Brisbane Broncos can cover for Darius Boyd

HOW ironic was it that on the same morning Darius Boyd ruptured his Achilles tendon, Darren Lockyer had earlier sung the praises of Brisbane discard Ben Barba.

If the Broncos' recruitment hierarchy is now thinking "if only" in respect of Barba and fellow reject Josh Hoffman, it's a dead-set given no one at Red Hill will admit it.

The loss of Boyd - earmarked months ago as the Broncos fullback for the remainder of his career - is a savage blow.
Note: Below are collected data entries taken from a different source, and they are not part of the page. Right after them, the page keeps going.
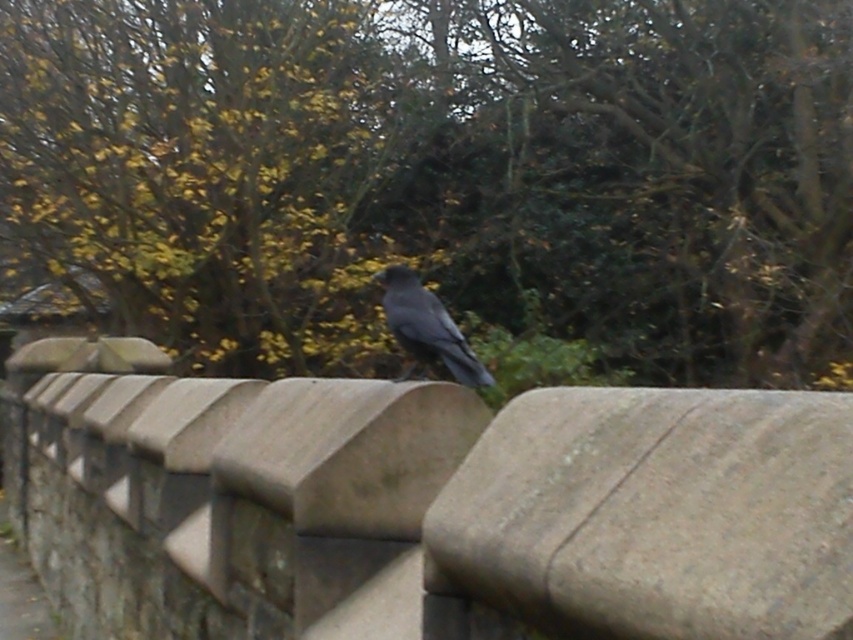 Can you confirm if green leafy tree at upper center is positioned above gray stone wall at center?

Yes, green leafy tree at upper center is above gray stone wall at center.

Is green leafy tree at upper center bigger than gray stone wall at center?

Actually, green leafy tree at upper center might be smaller than gray stone wall at center.

Measure the distance between point [791,376] and camera.

Point [791,376] and camera are 7.11 meters apart.

This screenshot has height=640, width=853. I want to click on green leafy tree at upper center, so click(439, 180).

Does green leafy tree at upper center have a greater width compared to shiny black bird at center?

Yes, green leafy tree at upper center is wider than shiny black bird at center.

Based on the photo, is green leafy tree at upper center above shiny black bird at center?

Yes, green leafy tree at upper center is above shiny black bird at center.

Locate an element on the screen. This screenshot has width=853, height=640. green leafy tree at upper center is located at coordinates (439, 180).

Can you confirm if gray stone wall at center is positioned to the right of shiny black bird at center?

Indeed, gray stone wall at center is positioned on the right side of shiny black bird at center.

Which is behind, point (798, 525) or point (405, 316)?

Positioned behind is point (405, 316).

I want to click on gray stone wall at center, so click(650, 516). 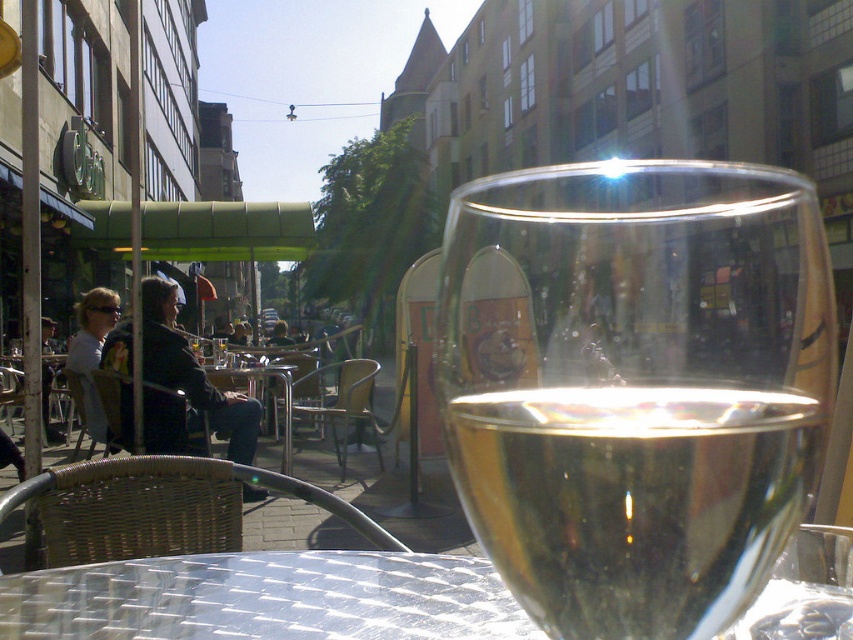 Can you confirm if clear glass wine glass at center is positioned below transparent glass table at center?

No, clear glass wine glass at center is not below transparent glass table at center.

Is point (766, 477) closer to camera compared to point (418, 573)?

Yes, it is in front of point (418, 573).

What do you see at coordinates (635, 385) in the screenshot? Image resolution: width=853 pixels, height=640 pixels. I see `clear glass wine glass at center` at bounding box center [635, 385].

Find the location of a particular element. This screenshot has height=640, width=853. clear glass wine glass at center is located at coordinates (635, 385). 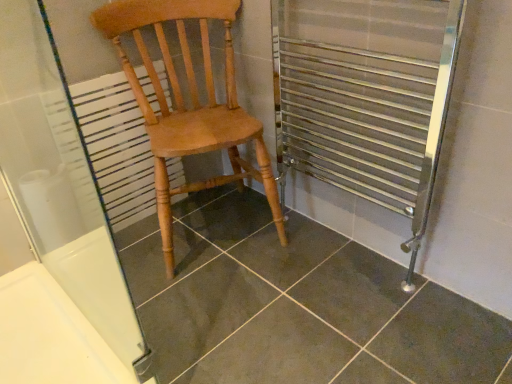 Where is `blank space situated above dark gray tile at center (from a real-world perspective)`? blank space situated above dark gray tile at center (from a real-world perspective) is located at coordinates (208, 313).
And it is a savage blow not just to the Broncos but to Boyd, who has been cautiously traversing the road to recovery from a series of personal issues.

That Boyd may not play again in season 2015 emphasises that none of us can be adequately prepared for what is around the corner.

And as much as the Broncos will miss what he was about to bring to the team, this upheaval will be survived.

The Broncos have players to cover for the loss of their gun fullback, the man who was to be the vital link in the four-man spine that coach Wayne Bennett had so judiciously assembled in such a short time. The replacements won't be as exhilarating as Boyd, but they will get the job done.

Standing in line are Justin Hodges, albeit reluctantly, as well as Jordan Kahu, Lachlan Maranta, Englishman Greg Eden and last season's NYC fullback, Kodi Nikorima. And the wily old coach probably has another ace somewhere up his sleeve that he might reveal as the season gets closer.

While most angst was sensed among members of the Broncos family, being within earshot of Barba and Hoffman when they heard the news might have been an interesting exercise.

No doubt they would have felt for their fellow NRL player because both have suffered serious injuries themselves, but they too might have been thinking "if only".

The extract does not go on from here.